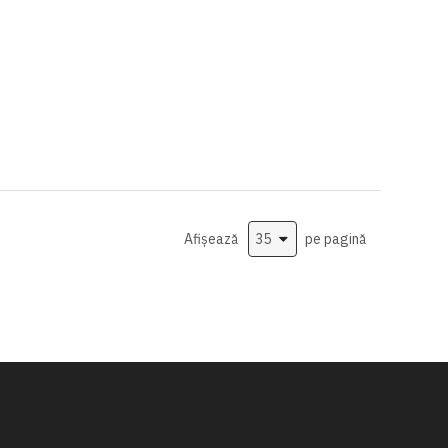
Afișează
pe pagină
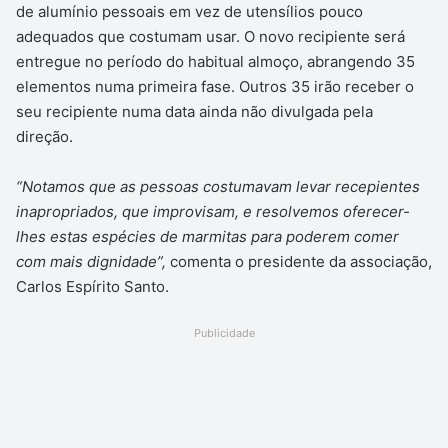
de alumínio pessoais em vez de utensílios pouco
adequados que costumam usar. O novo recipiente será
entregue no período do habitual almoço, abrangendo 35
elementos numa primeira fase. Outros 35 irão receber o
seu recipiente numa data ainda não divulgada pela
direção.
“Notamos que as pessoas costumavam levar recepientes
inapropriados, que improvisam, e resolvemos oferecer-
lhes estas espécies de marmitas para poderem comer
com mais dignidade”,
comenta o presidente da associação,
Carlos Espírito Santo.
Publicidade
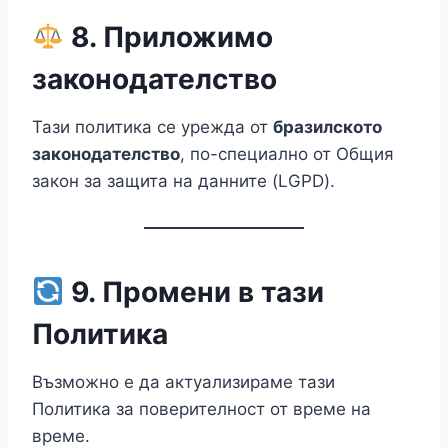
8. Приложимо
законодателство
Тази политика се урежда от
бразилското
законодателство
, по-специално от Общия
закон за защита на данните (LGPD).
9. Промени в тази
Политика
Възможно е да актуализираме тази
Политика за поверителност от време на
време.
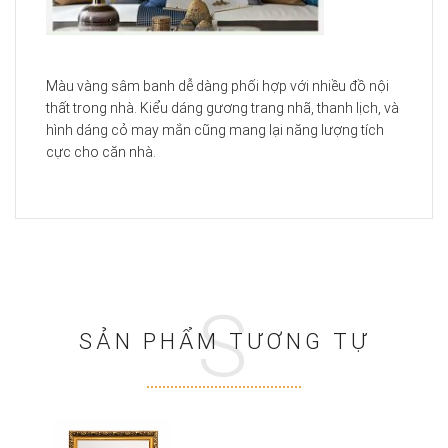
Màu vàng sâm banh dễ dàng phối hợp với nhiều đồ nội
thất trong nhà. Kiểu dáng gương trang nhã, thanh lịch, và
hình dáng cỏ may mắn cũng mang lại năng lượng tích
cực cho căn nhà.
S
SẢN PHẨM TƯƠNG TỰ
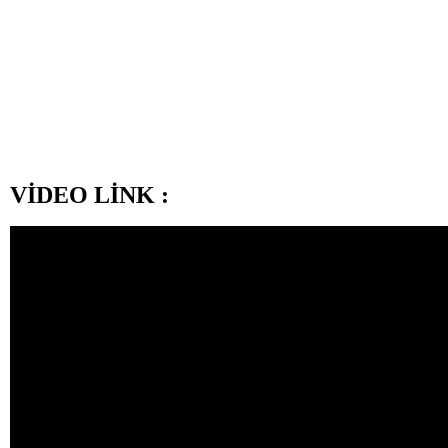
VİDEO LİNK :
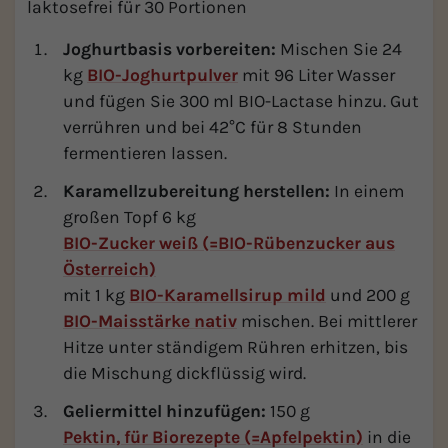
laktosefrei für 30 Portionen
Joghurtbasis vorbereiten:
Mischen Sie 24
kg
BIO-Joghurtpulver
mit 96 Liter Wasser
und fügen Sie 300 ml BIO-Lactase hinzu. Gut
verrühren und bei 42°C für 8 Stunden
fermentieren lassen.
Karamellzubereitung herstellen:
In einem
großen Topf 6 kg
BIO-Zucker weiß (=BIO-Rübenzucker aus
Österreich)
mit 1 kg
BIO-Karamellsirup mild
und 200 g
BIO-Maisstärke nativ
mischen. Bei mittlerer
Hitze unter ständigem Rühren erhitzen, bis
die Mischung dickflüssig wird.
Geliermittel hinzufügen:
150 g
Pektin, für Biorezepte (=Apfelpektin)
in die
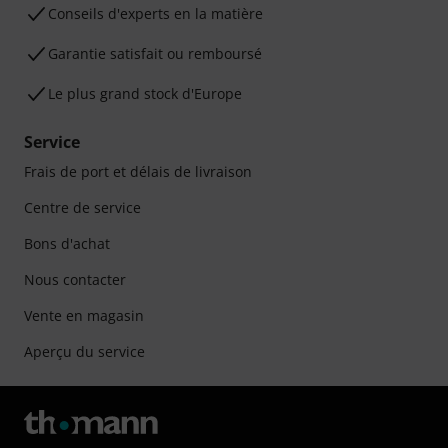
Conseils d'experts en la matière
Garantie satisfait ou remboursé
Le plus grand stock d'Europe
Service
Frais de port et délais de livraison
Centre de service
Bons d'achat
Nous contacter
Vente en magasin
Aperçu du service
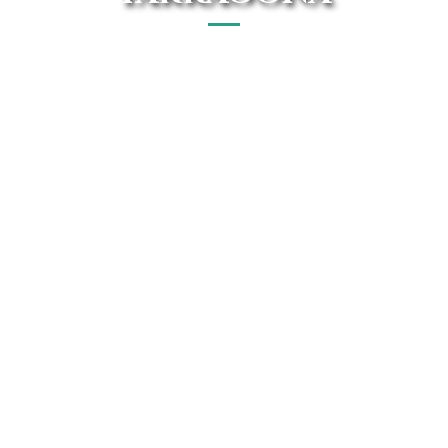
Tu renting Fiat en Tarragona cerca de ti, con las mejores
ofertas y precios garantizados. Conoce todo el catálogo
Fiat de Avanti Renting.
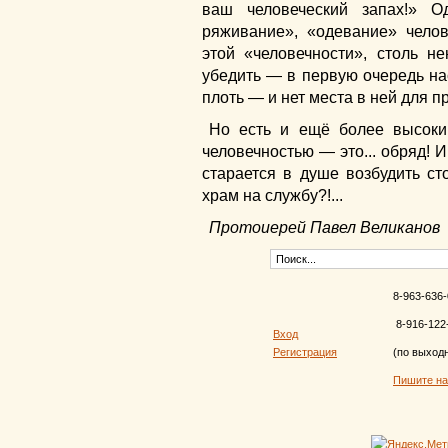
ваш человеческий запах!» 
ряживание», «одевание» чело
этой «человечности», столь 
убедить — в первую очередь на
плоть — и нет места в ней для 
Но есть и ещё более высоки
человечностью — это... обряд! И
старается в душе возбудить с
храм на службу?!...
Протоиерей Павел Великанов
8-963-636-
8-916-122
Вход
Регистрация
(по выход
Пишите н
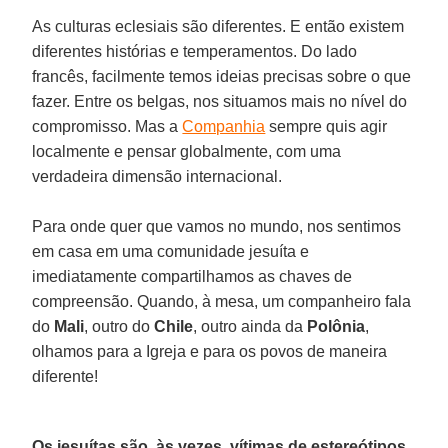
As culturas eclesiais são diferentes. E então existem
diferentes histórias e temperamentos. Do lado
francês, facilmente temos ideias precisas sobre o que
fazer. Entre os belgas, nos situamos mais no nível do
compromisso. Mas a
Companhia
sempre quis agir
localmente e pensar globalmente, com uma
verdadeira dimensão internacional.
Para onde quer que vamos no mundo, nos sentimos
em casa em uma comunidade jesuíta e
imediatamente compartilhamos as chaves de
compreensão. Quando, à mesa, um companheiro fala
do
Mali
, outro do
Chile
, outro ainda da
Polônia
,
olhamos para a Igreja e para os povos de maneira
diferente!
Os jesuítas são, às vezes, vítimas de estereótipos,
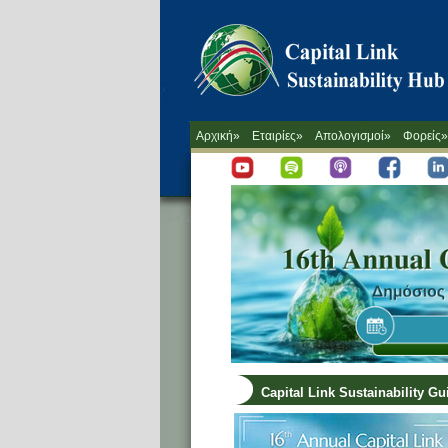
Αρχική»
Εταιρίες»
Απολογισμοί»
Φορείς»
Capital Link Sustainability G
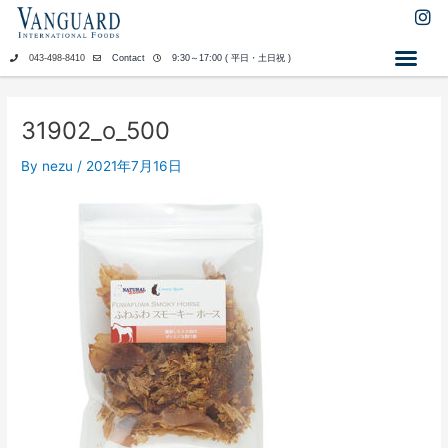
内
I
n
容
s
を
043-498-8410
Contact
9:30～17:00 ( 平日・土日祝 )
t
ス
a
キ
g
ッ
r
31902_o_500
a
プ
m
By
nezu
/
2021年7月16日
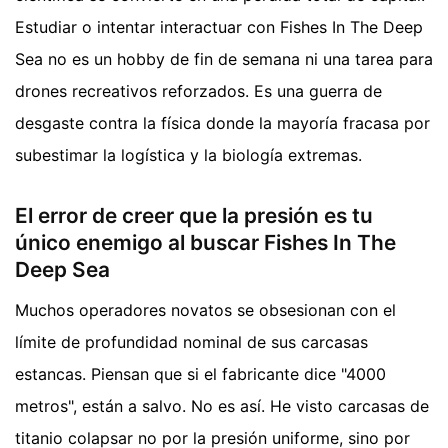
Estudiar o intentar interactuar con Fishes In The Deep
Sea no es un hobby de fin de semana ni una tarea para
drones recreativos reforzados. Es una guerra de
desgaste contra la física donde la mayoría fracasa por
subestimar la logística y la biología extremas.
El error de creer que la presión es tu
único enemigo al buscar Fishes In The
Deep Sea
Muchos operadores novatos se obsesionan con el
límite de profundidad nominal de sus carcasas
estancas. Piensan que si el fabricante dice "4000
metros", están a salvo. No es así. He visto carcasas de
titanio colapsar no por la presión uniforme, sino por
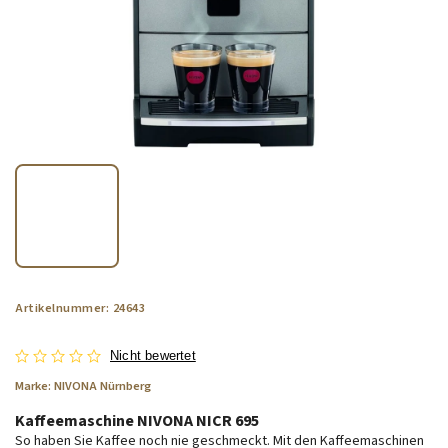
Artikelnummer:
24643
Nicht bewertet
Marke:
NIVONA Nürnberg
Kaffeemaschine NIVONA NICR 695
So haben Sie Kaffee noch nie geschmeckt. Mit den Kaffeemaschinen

--------------------------------------------------

→ **TASK DESCRIPTION**
Leave the images aside and transcribe all entries exactly.

→ **RESPONSE BOX**
Afișează
pe pagină
de alumínio pessoais em vez de utensílios pouco
adequados que costumam usar. O novo recipiente será
entregue no período do habitual almoço, abrangendo 35
elementos numa primeira fase. Outros 35 irão receber o
seu recipiente numa data ainda não divulgada pela
direção.
“Notamos que as pessoas costumavam levar recepientes
inapropriados, que improvisam, e resolvemos oferecer-
lhes estas espécies de marmitas para poderem comer
com mais dignidade”,
comenta o presidente da associação,
Carlos Espírito Santo.
Publicidade
8. Приложимо
законодателство
Тази политика се урежда от
бразилското
законодателство
, по-специално от Общия
закон за защита на данните (LGPD).
9. Промени в тази
Политика
Възможно е да актуализираме тази
Политика за поверителност от време на
време.
Màu vàng sâm banh dễ dàng phối hợp với nhiều đồ nội
thất trong nhà. Kiểu dáng gương trang nhã, thanh lịch, và
hình dáng cỏ may mắn cũng mang lại năng lượng tích
cực cho căn nhà.
S
SẢN PHẨM TƯƠNG TỰ
VİDEO LİNK :
laktosefrei für 30 Portionen
Joghurtbasis vorbereiten:
Mischen Sie 24
kg
BIO-Joghurtpulver
mit 96 Liter Wasser
und fügen Sie 300 ml BIO-Lactase hinzu. Gut
verrühren und bei 42°C für 8 Stunden
fermentieren lassen.
Karamellzubereitung herstellen:
In einem
großen Topf 6 kg
BIO-Zucker weiß (=BIO-Rübenzucker aus
Österreich)
mit 1 kg
BIO-Karamellsirup mild
und 200 g
BIO-Maisstärke nativ
mischen. Bei mittlerer
Hitze unter ständigem Rühren erhitzen, bis
die Mischung dickflüssig wird.
Geliermittel hinzufügen:
150 g
Pektin, für Biorezepte (=Apfelpektin)
in die
Conseils d'experts en la matière
Garantie satisfait ou remboursé
Le plus grand stock d'Europe
Service
Frais de port et délais de livraison
Centre de service
Bons d'achat
Nous contacter
Vente en magasin
Aperçu du service
Tu renting Fiat en Tarragona cerca de ti, con las mejores
ofertas y precios garantizados. Conoce todo el catálogo
Fiat de Avanti Renting.
ваш человеческий запах!» 
ряживание», «одевание» чело
этой «человечности», столь 
убедить — в первую очередь на
плоть — и нет места в ней для 
Но есть и ещё более высоки
человечностью — это... обряд! И
старается в душе возбудить с
храм на службу?!...
Протоиерей Павел Великанов
8-963-636-
8-916-122
Вход
Регистрация
(по выход
Пишите н
As culturas eclesiais são diferentes. E então existem
diferentes histórias e temperamentos. Do lado
francês, facilmente temos ideias precisas sobre o que
fazer. Entre os belgas, nos situamos mais no nível do
compromisso. Mas a
Companhia
sempre quis agir
localmente e pensar globalmente, com uma
verdadeira dimensão internacional.
Para onde quer que vamos no mundo, nos sentimos
em casa em uma comunidade jesuíta e
imediatamente compartilhamos as chaves de
compreensão. Quando, à mesa, um companheiro fala
do
Mali
, outro do
Chile
, outro ainda da
Polônia
,
olhamos para a Igreja e para os povos de maneira
diferente!
Os jesuítas são, às vezes, vítimas de estereótipos,
Αρχική»
Εταιρίες»
Απολογισμοί»
Φορείς»
Capital Link Sustainability G
内
I
n
容
s
を
043-498-8410
Contact
9:30～17:00 ( 平日・土日祝 )
t
ス
a
キ
g
ッ
r
31902_o_500
a
プ
m
By
nezu
/
2021年7月16日
Estudiar o intentar interactuar con Fishes In The Deep
Sea no es un hobby de fin de semana ni una tarea para
drones recreativos reforzados. Es una guerra de
desgaste contra la física donde la mayoría fracasa por
subestimar la logística y la biología extremas.
El error de creer que la presión es tu
único enemigo al buscar Fishes In The
Deep Sea
Muchos operadores novatos se obsesionan con el
límite de profundidad nominal de sus carcasas
estancas. Piensan que si el fabricante dice "4000
metros", están a salvo. No es así. He visto carcasas de
titanio colapsar no por la presión uniforme, sino por
Artikelnummer:
24643
Nicht bewertet
Marke:
NIVONA Nürnberg
Kaffeemaschine NIVONA NICR 695
So haben Sie Kaffee noch nie geschmeckt. Mit den Kaffeemaschinen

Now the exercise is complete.